The problem I see is that the inheritance in the past enabled his behavior, and you, to a limited degree, did as well. By not setting a boundary and enforcing it with regards to getting a job. But at least you kept your finances separate, and so far, it sounds like you're holding the line.

But the time will come soon (when the money runs out, and bills become due), that your resolve will be tested. Stand strong!

C
_Posted via Mobile Device_


----------



## arbitrator (Feb 13, 2012)

As a younger man, he should have more motivation since the labor market greatly prefers those folks who will take their entry-level jobs that offers less than stellar pay. They may also need to look at enterprising themselves in starting some kind of business on their own.

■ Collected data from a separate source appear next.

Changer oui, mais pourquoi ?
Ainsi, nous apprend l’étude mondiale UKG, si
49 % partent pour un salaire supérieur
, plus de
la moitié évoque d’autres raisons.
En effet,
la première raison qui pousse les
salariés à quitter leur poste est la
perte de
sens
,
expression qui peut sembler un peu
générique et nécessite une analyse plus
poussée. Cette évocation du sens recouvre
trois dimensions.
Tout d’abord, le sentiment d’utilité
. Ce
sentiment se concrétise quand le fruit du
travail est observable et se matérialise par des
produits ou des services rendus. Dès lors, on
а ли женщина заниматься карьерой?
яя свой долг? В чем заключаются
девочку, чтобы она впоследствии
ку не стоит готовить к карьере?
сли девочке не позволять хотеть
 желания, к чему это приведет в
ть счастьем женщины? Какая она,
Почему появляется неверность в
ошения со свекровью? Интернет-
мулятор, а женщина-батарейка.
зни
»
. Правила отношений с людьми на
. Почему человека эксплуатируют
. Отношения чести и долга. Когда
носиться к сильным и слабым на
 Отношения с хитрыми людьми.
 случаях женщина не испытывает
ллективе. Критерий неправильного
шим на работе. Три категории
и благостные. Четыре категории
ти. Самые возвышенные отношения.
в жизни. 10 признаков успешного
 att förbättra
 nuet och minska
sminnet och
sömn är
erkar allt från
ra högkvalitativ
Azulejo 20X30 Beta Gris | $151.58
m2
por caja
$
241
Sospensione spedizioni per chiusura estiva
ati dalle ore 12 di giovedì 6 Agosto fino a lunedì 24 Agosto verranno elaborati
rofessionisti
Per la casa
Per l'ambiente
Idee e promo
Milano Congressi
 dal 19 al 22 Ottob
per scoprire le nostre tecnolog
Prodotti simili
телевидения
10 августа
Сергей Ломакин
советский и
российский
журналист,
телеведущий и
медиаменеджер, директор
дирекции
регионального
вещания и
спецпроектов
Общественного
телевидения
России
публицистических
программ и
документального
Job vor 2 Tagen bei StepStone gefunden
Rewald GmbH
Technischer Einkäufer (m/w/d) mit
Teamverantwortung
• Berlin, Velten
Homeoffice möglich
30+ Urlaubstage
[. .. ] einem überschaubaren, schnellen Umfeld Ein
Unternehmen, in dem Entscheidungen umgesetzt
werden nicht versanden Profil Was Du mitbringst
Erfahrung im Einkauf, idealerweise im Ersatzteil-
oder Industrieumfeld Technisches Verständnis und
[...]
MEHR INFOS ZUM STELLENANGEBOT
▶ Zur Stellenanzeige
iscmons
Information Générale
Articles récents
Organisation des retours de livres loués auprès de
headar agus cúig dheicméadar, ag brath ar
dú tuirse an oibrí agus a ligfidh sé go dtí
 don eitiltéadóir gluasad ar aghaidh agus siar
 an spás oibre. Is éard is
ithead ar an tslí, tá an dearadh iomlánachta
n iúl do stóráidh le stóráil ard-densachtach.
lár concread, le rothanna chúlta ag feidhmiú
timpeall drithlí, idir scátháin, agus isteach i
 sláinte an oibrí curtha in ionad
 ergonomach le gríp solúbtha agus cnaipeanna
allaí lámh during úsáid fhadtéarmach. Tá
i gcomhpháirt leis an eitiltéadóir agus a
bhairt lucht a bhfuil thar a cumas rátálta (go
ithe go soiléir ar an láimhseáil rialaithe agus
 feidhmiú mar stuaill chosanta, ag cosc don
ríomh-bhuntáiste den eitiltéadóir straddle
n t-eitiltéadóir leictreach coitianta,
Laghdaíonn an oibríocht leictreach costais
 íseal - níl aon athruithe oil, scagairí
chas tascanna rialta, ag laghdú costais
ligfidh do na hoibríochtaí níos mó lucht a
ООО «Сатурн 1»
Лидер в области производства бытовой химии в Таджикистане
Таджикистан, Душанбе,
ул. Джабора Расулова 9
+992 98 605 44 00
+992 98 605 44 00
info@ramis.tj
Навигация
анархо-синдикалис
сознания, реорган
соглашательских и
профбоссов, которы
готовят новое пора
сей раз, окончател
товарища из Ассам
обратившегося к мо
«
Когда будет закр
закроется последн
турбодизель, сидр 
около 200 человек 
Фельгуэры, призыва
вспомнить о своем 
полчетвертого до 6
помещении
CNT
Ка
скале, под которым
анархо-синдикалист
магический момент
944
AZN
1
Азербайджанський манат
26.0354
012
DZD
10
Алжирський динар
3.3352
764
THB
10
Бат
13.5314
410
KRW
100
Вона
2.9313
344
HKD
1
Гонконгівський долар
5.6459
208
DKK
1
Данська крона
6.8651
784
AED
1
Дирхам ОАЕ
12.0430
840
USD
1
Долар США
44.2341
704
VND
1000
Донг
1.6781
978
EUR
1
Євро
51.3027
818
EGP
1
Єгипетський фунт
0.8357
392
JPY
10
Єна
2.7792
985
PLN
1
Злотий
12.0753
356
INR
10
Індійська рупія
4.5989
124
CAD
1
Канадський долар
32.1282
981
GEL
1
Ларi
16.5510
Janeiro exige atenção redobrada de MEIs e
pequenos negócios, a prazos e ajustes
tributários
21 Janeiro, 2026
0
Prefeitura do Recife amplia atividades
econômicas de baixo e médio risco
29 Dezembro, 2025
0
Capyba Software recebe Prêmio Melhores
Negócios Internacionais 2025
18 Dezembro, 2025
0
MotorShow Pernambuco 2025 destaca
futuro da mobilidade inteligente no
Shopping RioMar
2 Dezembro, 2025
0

But the older they get, the more difficult it will become for them. At that juncture, businesses only want the real experienced because they will pay for that type of background. But the drawback in hiring older workers is most inherent in that they will usually require more sick days, and their health insurance premiums for the company to pay for them are totally astronomical.

I should know! I'm one of those older guys!


----------



## joe kidd (Feb 8, 2011)

I never understood that mentality. I was raised to believe that a man works. Work hard , play hard. I wouldn't be able to look at myself in the mirror if I was unemployed by choice.


----------



## DanF (Sep 27, 2010)

Here's an idea;
Quit feeding him, doing his laundry, etc. Quit doing anything for him at all. Buy food that you like that he doesn't. Tell him that when he gets a job, he can have food and clean clothes.


----------



## Sanity (Mar 7, 2011)

You do not have a man, you are raising a child. Dump this leech and find yourself a man that can at the very least be gainfully employed. Plenty of men out there would love a woman like you. 

You didn't mention if there were kids in the picture but if not then the process is much easier. File for divorce and make him leave. Consult with an attorney to make sure the leech does not shaft you on the way out.


----------



## GhostRydr (Jun 2, 2012)

SunnyT said:


> Soooooooooooooo..... how big IS his penis??????


..and how much of his inheritence money have YOU enjoyed til now that its just beginning to be an issue? 

THis is something that should have been addressed BEFORE marriage.


----------